CloudSentinel is a production-grade chaos engineering platform that lets you:

  • :material-server-network: Provision Kubernetes clusters (Kind, EKS, AKS, GKE) through a single Python CLI
  • :material-fire: Inject real faults into any node (CPU stress, memory pressure, network latency, disk fill)
  • :material-chart-line: Collect node-level metrics through a lightweight Go agent running as a DaemonSet
  • :material-monitor-dashboard: Drive scenarios from a REST API, a web dashboard, or the command line
  • :material-robot: Detect anomalies in collected metrics with an Isolation Forest model

v0.2.0 highlight

All four fault types are now fully implemented and validated end-to-end on a real Kind cluster. See the v0.2.0 release notes for the full changelog.


Try it in three commands

git clone https://github.com/mamoudou-cheikh-kane/cloudsentinel
cd cloudsentinel
make demo

The make demo target spins up a local Kind cluster, builds and loads the agent image, deploys the DaemonSet, and exposes the agent's gRPC + Prometheus endpoints on localhost. About three minutes from clone to a working chaos engineering setup.
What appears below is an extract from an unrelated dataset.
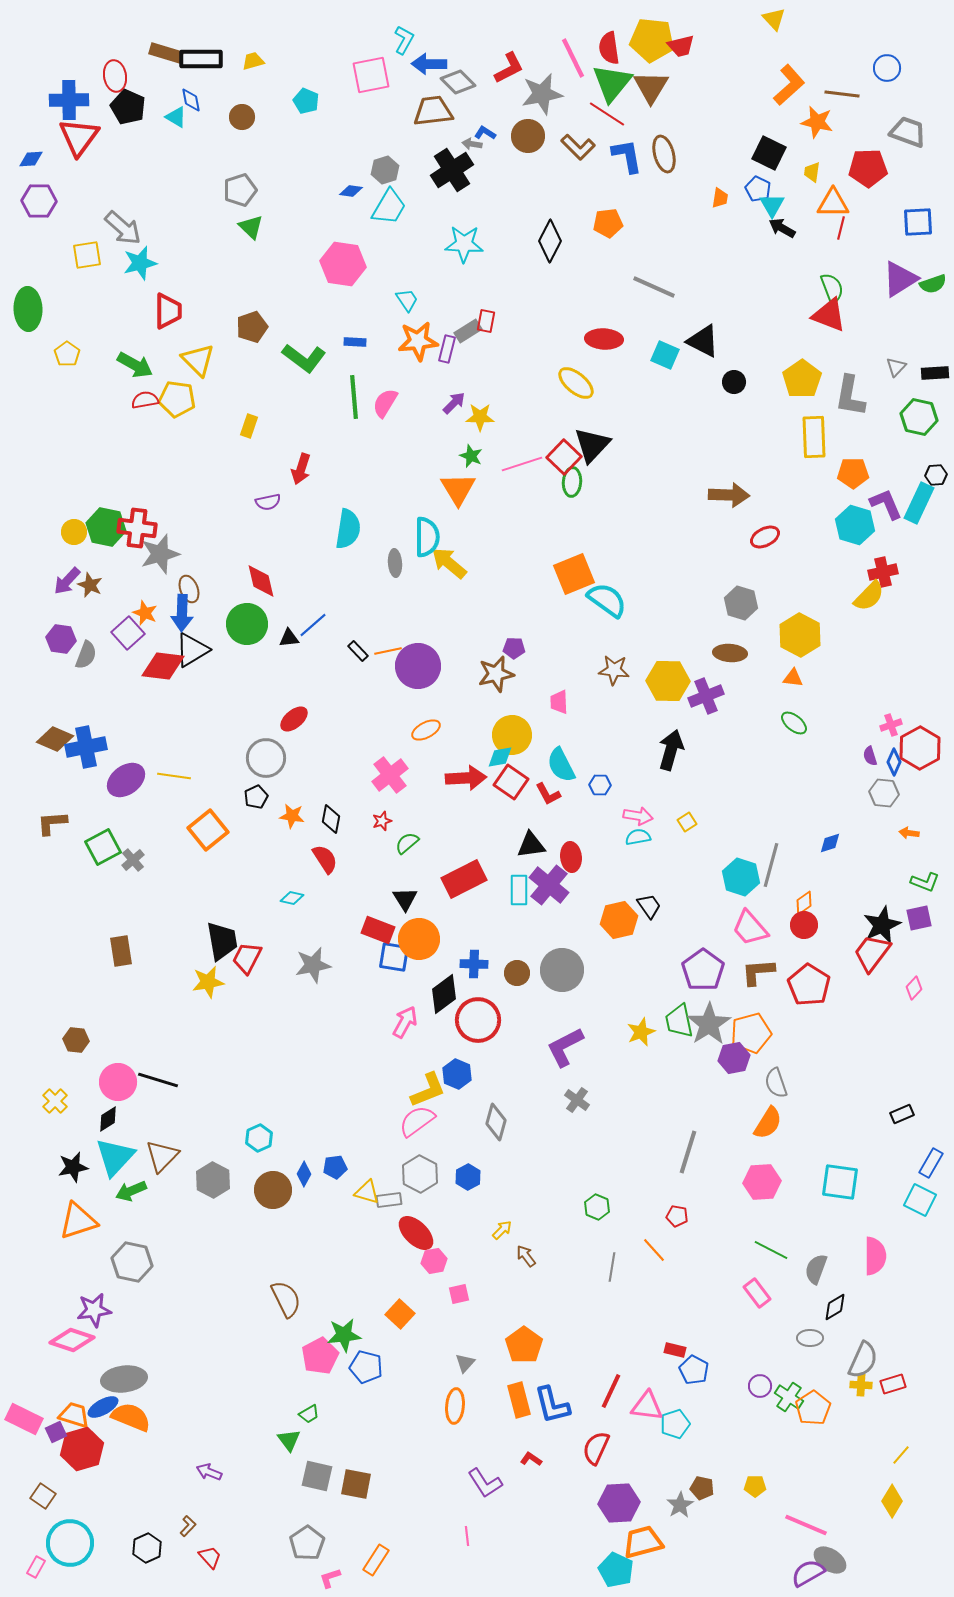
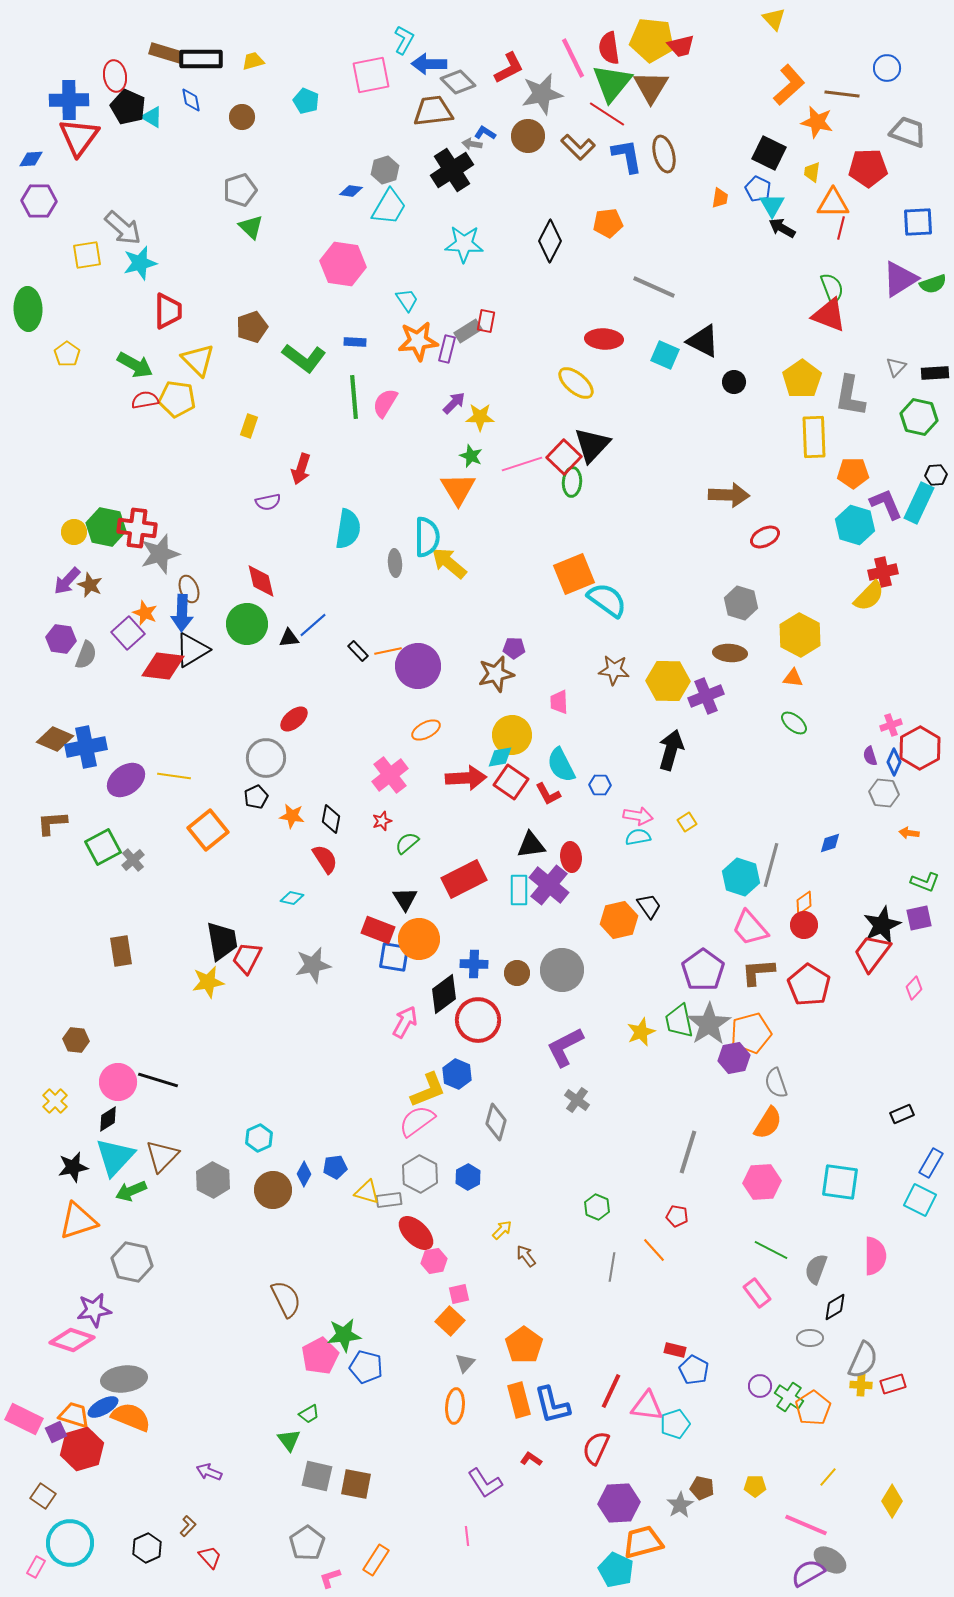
cyan triangle at (176, 117): moved 24 px left
orange square at (400, 1314): moved 50 px right, 7 px down
yellow line at (901, 1455): moved 73 px left, 22 px down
For the full hands-on guide with copy-paste commands for every fault type, head to the Playground.


Components

Component Language Role
Orchestrator Python + Poetry CLI that provisions clusters via Terraform and runs chaos scenarios
Agent Go 1.24 DaemonSet pod exposing Prometheus metrics + gRPC fault injection (4 real fault types)
API Python (FastAPI + SQLModel) REST API persisting scenarios in SQLite
Dashboard TypeScript (Next.js + Tailwind) Web UI to list, create, and run scenarios
ML Pipeline Python (scikit-learn) Isolation Forest anomaly detection, F1 = 0.98

What's verified

Every fault implementation is tested with measurements that prove the behavior, not just check return codes:

Fault Verified by Result
CPU Stress syscall.Getrusage 1.5 CPU-seconds per 1 wall-second with 2 workers at 80% intensity
Memory Pressure runtime.MemStats 100 MB requested → 100 MB allocated → 0 MB after Stop+GC
Disk Fill os.Stat 10 MiB requested → 10485760 bytes exact, fsync verified
Network Latency Mock TCExecutor Idempotent Stop, no leaked qdiscs on Start failure

35 unit tests pass in approximately 2 seconds. End-to-end validated on Kind v0.23.0.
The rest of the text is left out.